How can std::make_heap be implemented while making at most 3N comparisons?
Asked Answered
A

2

29

I looked in to the C++0x standard and found the requirement that make_heap should do no more than 3*N comparisons.

I.e. heapify an unordered collection can be done in O(N)

   /*  @brief  Construct a heap over a range using comparison functor.

Why is this?

The source gives me no clues (g++ 4.4.3)

The while (true) + __parent == 0 are not clues but rather a guess for O(N) behaviour

template<typename _RandomAccessIterator, typename _Compare>
void
make_heap(_RandomAccessIterator __first, _RandomAccessIterator __last,
          _Compare __comp)
{

  const _DistanceType __len = __last - __first;
  _DistanceType __parent = (__len - 2) / 2;
  while (true)
    {
      _ValueType __value = _GLIBCXX_MOVE(*(__first + __parent));
      std::__adjust_heap(__first, __parent, __len, _GLIBCXX_MOVE(__value),
                 __comp);
      if (__parent == 0)
        return;
      __parent--;
    }
}

__adjust_heap looks like a log N method:

while ( __secondChild < (__len - 1) / 2)
{
    __secondChild = 2 * (__secondChild + 1);

Is a bog standard log N to me.

  template<typename _RandomAccessIterator, typename _Distance,
       typename _Tp, typename _Compare>
    void
    __adjust_heap(_RandomAccessIterator __first, _Distance __holeIndex,
          _Distance __len, _Tp __value, _Compare __comp)
    {
      const _Distance __topIndex = __holeIndex;
      _Distance __secondChild = __holeIndex;
      while (__secondChild < (__len - 1) / 2)
      {
        __secondChild = 2 * (__secondChild + 1);
          if (__comp(*(__first + __secondChild),
             *(__first + (__secondChild - 1))))
          __secondChild--;
          *(__first + __holeIndex) = _GLIBCXX_MOVE(*(__first + __secondChild));
          __holeIndex = __secondChild;
      }
      if ((__len & 1) == 0 && __secondChild == (__len - 2) / 2)
      {
        __secondChild = 2 * (__secondChild + 1);
        *(__first + __holeIndex) = _GLIBCXX_MOVE(*(__first
                             + (__secondChild - 1)));
        __holeIndex = __secondChild - 1;
      }
      std::__push_heap(__first, __holeIndex, __topIndex, 
               _GLIBCXX_MOVE(__value), __comp);      
      }

Any clues to why this is O <= 3N will be appreciated.
EDIT:

Experimental results:

This actual implementation uses

  • <2N comparisons for heapifying heaps
  • <1.5N for heapifying heaps in the reverse order.
Afterbirth answered 9/6, 2011 at 22:3 Comment(7)
Indicate and explain why the source you posted supports your conjecture. I'm not saying that it doesn't, just that I can't be bothered to wade through it.Add
You might want to look at the explanation of why heapify is O(n) on Wikipedia.Detour
@Detour O(n) isn't mentioned in that article, have I missed something. < very likely.Proboscis
@truth Where does the factor 3 come from?Afterbirth
@Mike: Itis in the "Building a Heap" section.Detour
@Detour ahh the big picture of the equation.... oh dear. +1 for not taking the p*ssProboscis
@Captain: I think that the three comes from the fact that at each step you compare a node to its children and its parent (2+1).Detour
W
53

A binary heap over n elements can be created in O(n) time using a clever algorithm and a clever analysis. In what follows I'm just going to talk about how this works assuming that you have explicit nodes and explicit left and right child pointers, but this analysis is still perfectly valid once you compress it into an array.

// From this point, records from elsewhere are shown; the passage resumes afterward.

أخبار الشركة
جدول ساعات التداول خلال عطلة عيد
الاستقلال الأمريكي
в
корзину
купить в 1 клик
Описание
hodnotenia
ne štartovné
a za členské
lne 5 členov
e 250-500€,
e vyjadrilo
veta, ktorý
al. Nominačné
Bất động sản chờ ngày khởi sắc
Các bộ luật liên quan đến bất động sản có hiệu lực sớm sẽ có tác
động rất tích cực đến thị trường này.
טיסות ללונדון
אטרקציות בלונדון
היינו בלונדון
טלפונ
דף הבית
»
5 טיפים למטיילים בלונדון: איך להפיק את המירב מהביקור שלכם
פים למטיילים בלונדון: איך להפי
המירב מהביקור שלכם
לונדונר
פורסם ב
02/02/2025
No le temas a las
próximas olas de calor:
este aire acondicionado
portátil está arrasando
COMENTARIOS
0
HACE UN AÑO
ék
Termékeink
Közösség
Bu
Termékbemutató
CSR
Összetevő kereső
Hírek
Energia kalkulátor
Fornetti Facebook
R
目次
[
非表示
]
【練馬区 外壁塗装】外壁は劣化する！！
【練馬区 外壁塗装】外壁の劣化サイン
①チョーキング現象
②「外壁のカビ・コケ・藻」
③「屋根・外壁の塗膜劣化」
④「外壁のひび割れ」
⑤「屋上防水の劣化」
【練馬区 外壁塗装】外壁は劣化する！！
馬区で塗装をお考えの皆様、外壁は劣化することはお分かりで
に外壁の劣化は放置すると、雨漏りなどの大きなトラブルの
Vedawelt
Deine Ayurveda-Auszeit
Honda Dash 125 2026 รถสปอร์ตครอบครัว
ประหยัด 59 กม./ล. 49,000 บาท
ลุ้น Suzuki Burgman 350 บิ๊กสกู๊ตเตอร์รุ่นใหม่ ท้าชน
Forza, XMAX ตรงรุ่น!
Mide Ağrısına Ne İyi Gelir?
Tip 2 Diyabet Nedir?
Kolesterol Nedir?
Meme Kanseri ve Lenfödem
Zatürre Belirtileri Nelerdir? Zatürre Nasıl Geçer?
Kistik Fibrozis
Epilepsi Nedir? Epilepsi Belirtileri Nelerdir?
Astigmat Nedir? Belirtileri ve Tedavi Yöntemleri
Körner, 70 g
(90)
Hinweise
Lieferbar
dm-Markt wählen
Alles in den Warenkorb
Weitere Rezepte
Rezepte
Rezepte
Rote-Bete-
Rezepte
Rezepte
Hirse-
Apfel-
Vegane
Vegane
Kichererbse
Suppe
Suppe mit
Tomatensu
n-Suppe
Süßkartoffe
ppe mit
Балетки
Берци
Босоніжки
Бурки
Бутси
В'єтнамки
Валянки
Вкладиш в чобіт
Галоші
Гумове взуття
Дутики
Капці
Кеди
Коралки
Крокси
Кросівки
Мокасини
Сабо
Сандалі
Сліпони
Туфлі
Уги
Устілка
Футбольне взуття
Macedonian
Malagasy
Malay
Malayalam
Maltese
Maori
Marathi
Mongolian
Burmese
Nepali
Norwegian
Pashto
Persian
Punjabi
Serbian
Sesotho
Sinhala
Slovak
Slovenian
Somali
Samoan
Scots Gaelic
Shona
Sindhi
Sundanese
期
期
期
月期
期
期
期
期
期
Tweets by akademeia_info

The algorithm works as follows. Start off by taking about half of the nodes and treating them as singleton max-heaps - since there's only one element, the tree containing just that element must automatically be a max-heap. Now, take these trees and pair them off with one another. For each pair of trees, take one of the values that you haven't used yet and execute the following algorithm:

  1. Make the new node the root of the heap, having its left and right child pointers refer to the two max-heaps.

  2. While this node has a child that's larger than it, swap the child with its larger child.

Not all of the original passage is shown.